Então, qual é a alternativa? “É não aplicar a taxa e ficar tudo como está”, diz Paulo Carmona, presidente do Fórum de Administradores de Empresas. “Porque as empresas já pagam IRC”, explica Ricardo Reis, e ele “é proporcional aos lucros, se sobem, paga-se mais IRC”, repara o deputado do PSD, Duarte Pacheco, acrescentando que, com “este novo imposto parece que esses lucros extraordinários não iam ser taxados, mas seriam, como sempre” e a uma taxa que é a “quarta mais elevada da OCDE”.
Dinheiro pode não chegar à economia
O deputado social-democrata tem, contudo, uma alternativa: “A fixação de tetos máximos para os preços.” Diz ele que desta forma é que se estaria, “efetivamente”, a ajudar os consumidores. Contudo, admite que “não é uma medida fácil de implementar”, porque o mercado é livre. Com ou sem taxa, para Pedro Ginjeira, secretário-geral da Associação Business Roundtable Portugal, o que está mal é insistir no modelo de dar apoios estatais. “Isso não funciona e viu-se nos últimos 20 anos. Demos dinheiro a empresa zombies que o têm parado e o nível de pobreza das famílias aumentou, mesmo estando a trabalhar.”
Um dos problemas deste imposto, diz a maioria dos oradores da conferência que o Expresso e a sociedade de advogados CS’Associados organizou terça-feira, é que as receitas podem não chegar às empresas e às famílias ou podem chegar tarde, por exemplo, quando a empresa já estiver na falência. Desde logo porque “há muito espaço para litigância”, repara a sócia da CS’Associados, Mafalda Ferreira, notando que as empresas podem não pagar e apresentar vários argumentos para não o fazer, como uma possível inconstitucionalidade da medida ou por ser um imposto retroativo. Além disso, repara Ricardo Reis e Pedro Gingeira, nada impede as empresas de pegar nos lucros deste ano e transferi-los para daqui a dois anos ou então gastar parte deles a aumentar salários, distribuir bónus, fazer novos investimentos ou pagar mais dividendos. Desta forma o lucro final seria inferior e já não teriam de pagar o novo imposto.

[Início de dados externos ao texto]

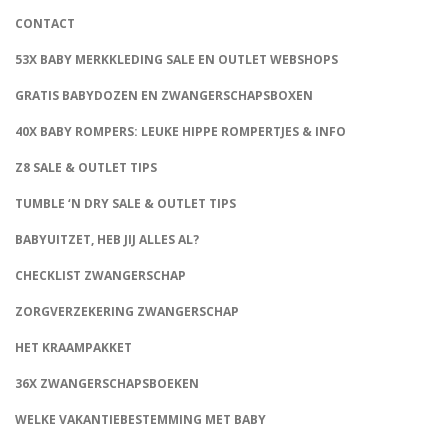
CONTACT
53X BABY MERKKLEDING SALE EN OUTLET WEBSHOPS
GRATIS BABYDOZEN EN ZWANGERSCHAPSBOXEN
40X BABY ROMPERS: LEUKE HIPPE ROMPERTJES & INFO
Z8 SALE & OUTLET TIPS
TUMBLE ‘N DRY SALE & OUTLET TIPS
BABYUITZET, HEB JIJ ALLES AL?
CHECKLIST ZWANGERSCHAP
ZORGVERZEKERING ZWANGERSCHAP
HET KRAAMPAKKET
36X ZWANGERSCHAPSBOEKEN
WELKE VAKANTIEBESTEMMING MET BABY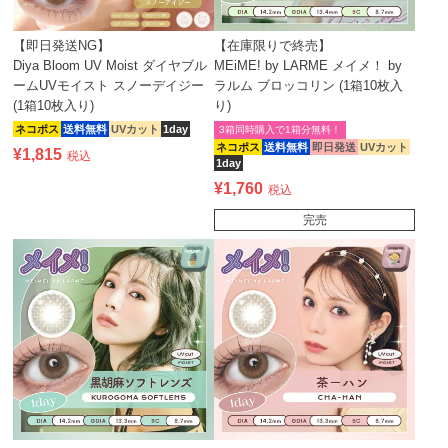
【即日発送NG】
【在庫限りで終売】
Diya Bloom UV Moist ダイヤブル
MEiME! by LARME メイメ！ by
ームUVモイスト スノーデイジー
ラルム ブロッコリン (1箱10枚入
(1箱10枚入り)
り)
ネコポス
送料無料
UVカット
1day
3箱同時購入で1箱分無料！
ネコポス
送料無料
即日発送
UVカット
¥
1,815
税込
1day
¥
1,760
税込
完売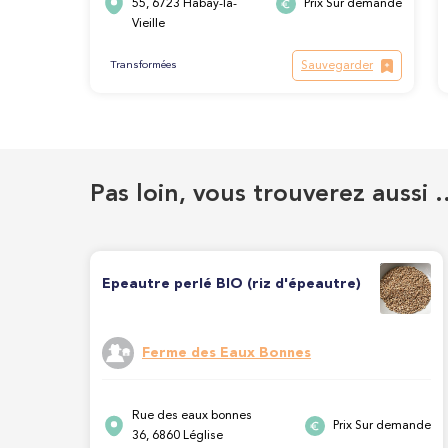
55, 6723 Habay-la-
Prix Sur demande
Vieille
Sauvegarder
Transformées
Pas loin, vous trouverez aussi 
Epeautre perlé BIO (riz d'épeautre)
Ferme des Eaux Bonnes
Rue des eaux bonnes
Prix Sur demande
36, 6860 Léglise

Daí que “o Governo não esteja à espera de conseguir uma soma astronómica”, diz uma fonte do PS que pediu para não ser identificada. Até porque, “a taxa aplicada está no patamar mínimo do regulamento europeu”, repara o deputado do PS, Miguel Cabrita, um dos oradores que diz haver “instrumentos” para lidar com a possibilidade de litigância. Por isso é que, contestada ou não pela oposição e pelas empresas de uma forma geral — não só as de energia e retalho alimentar —, a CST está criada e aprovada e vai entrar em vigor até ao final do ano para ser cobrada sobre os lucros de 2022 e 2023.
Em que consiste este novo imposto
Chama-se Contribuição de Solidariedade Temporária (CST) e aplica-se sobre empresas que tenham “pelo menos 37,5% do seu volume de negócios anual” na área do petróleo, gás natural, carvão e refinação — CST Energia — e sobre as empresas que tenham mais de 25% do volume de negócios anual no sector da distribuição alimentar — CST Distribuição Alimentar.

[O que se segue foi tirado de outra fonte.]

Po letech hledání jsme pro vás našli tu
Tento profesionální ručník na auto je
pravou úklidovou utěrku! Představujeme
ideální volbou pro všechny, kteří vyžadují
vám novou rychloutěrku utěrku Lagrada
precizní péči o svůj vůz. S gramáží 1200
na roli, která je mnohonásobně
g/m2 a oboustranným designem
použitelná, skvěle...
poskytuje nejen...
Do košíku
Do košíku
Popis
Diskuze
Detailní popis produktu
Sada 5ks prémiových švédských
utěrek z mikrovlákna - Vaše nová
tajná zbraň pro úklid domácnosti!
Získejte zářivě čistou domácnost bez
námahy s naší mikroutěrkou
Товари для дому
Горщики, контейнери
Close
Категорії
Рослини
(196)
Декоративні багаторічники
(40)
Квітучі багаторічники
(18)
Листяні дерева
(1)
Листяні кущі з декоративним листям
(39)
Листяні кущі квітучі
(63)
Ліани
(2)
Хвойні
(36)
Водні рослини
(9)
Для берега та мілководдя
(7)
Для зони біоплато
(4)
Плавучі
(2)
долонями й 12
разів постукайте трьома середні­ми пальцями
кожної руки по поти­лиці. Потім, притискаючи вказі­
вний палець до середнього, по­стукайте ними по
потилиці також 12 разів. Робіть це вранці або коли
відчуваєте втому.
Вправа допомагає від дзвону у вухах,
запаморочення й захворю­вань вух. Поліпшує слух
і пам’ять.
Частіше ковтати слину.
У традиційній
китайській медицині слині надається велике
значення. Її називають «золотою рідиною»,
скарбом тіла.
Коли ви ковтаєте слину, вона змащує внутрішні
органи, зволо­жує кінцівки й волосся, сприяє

É para ser cobrado em 2022 e 2023, a uma taxa de 33%, e é pago sempre que os lucros estiverem 20% acima da média dos lucros dos quatro anteriores (2018 a 2021).
Se a média de lucros desses anos for €100 milhões, os 33% só são cobrados sobre o montante que estiver acima de €120 milhões (100+20%). Ou seja, se a empresa tiver lucros de €120 milhões paga o IRC, mas se tiver lucros de €150 milhões paga IRC até aos €120 milhões e mais 33% sobre os restantes €30 milhões.

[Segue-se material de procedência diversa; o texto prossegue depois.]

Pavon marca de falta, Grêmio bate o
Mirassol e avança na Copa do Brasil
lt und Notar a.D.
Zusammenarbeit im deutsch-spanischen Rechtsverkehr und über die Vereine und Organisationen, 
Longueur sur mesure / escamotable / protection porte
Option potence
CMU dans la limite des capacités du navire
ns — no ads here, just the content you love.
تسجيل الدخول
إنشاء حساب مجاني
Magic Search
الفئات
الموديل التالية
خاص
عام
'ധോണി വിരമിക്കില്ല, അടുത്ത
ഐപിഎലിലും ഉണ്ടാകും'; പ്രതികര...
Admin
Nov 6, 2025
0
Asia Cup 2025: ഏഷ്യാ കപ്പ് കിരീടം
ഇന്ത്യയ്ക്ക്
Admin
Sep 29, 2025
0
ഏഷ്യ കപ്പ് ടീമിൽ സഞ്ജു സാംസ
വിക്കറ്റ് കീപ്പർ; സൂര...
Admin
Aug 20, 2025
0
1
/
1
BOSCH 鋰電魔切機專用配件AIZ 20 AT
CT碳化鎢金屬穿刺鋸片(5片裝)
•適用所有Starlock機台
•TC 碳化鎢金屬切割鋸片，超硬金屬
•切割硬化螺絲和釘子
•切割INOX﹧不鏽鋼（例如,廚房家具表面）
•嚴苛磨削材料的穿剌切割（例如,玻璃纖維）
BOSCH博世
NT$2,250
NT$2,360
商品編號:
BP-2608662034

Se a média dos lucros dos quatro anos anteriores for negativa, tudo o que se tiver acima disso em 2022 e 2023 é considerado lucro extra, logo é taxável.
A forma como as receitas deste novo imposto vai chegar às famílias e empresas não está explicada na proposta de lei.
O impacto da inflação nas empresas
O Expresso organizou em conjunto com a CS’Associados o debate “Novos lucros, novos impostos: impacto e perdas nas empresas”. Foram analisadas tanto as organizações que estão a obter lucros extraordinários com o aumento dos preços, como as que estão a perder dinheiro com os novos impostos.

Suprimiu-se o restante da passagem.